In the tattoo community, the term “job stopper” refers to ink placed on a part of the body of a client that’s much harder to cover in social settings. Those areas include hands, the neck and anywhere on the face or head. Some artists will actually decline to tattoo those areas unless a person is already sporting heavy ink.
A New York Times report on the rise of “job stopper” tattoos in the music industry quoted one creative director with ink on his face as saying, “There’s no turning back … there’s no normal job or whatever.”
While Lee didn’t actually get tattooed on his face, the sides and the back of his head are now decorated with an intricate piece of ink that’s tough to miss.

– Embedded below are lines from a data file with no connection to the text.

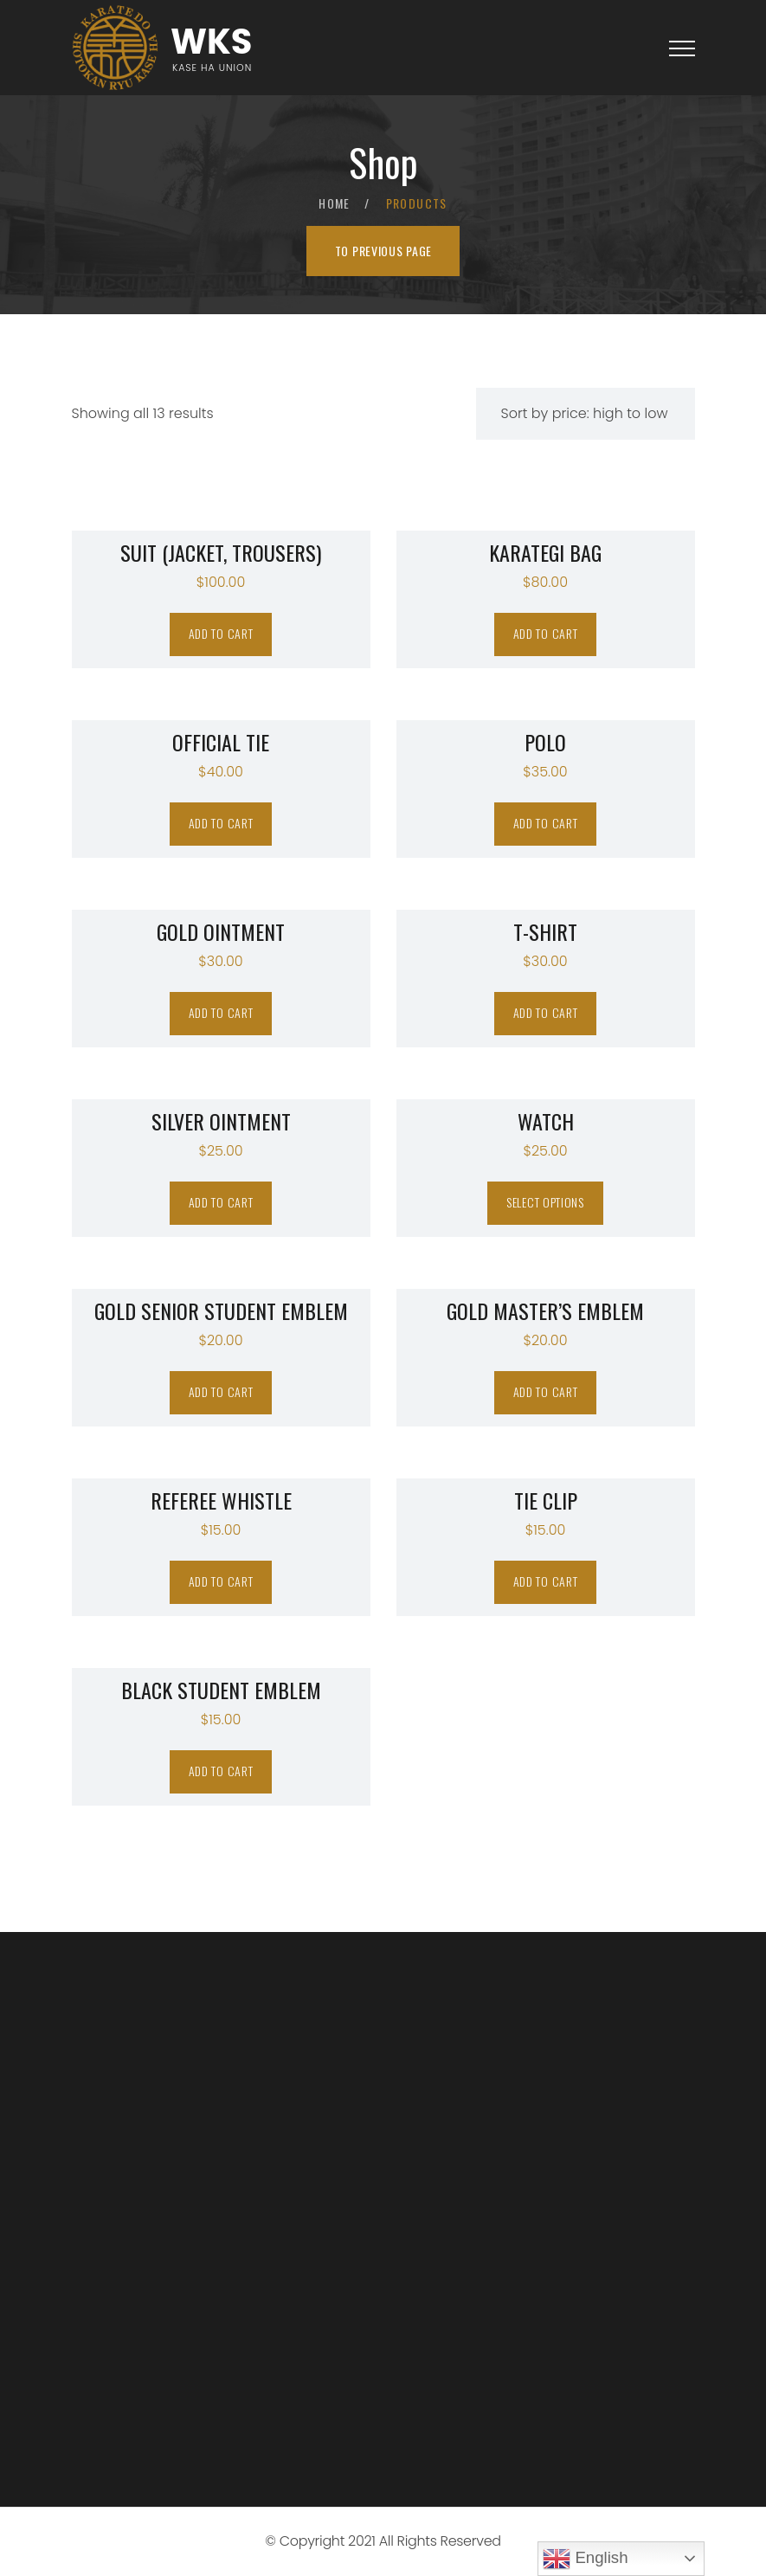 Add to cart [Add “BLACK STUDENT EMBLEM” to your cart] (221, 1770)
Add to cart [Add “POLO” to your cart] (545, 823)
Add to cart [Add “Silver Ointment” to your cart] (221, 1202)
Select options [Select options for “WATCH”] (545, 1202)
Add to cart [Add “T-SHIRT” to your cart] (545, 1012)
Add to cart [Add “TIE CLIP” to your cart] (545, 1581)
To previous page (383, 251)
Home (335, 203)
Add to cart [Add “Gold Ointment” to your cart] (221, 1012)
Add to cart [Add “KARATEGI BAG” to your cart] (545, 633)
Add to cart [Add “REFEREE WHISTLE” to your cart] (221, 1581)
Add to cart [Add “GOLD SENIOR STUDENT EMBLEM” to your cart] (221, 1391)
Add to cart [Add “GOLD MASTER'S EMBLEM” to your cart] (545, 1391)
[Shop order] (585, 414)
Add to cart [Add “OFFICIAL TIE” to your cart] (221, 823)
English (585, 2559)
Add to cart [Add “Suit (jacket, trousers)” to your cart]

But he added that the actual meaning behind it also spoke to him about the location where he got it done.
“I tatted the helmet on me to remind me what I actually do,” Lee said. “It will be something that follows me for the rest of my life. I spent the prime of my life as a warrior. So it just made sense to kind of remind myself everyday, it’s hard to not finish that extra run. It’s hard not to finish that extra round when you’ve got a f*cking helmet tatted on you.
“As the restart of my career, not a lot of people have seen me with this so I feel like it’s going to elevate me in all different aspects. People are noticing me now. A lot more than even when I was at the peak, I felt like in my career. After the first couple fights with this tatted on me, I feel like it’s going to take it to a new level.”
Of course, Lee can’t promise that his passion for fighting will never wane again. But his tattoo will always serve as a reminder of the career he chose and why he needs to chase his dreams in combat sports with as much ferocity as possible.
“Motivation comes and goes and I think you hear that even from the most successful people of all time,” Lee said. “Motivation comes and goes so you’ve got to force yourself. That’s what being disciplined is. It’s just part of the discipline in a weird kind of roundabout way.”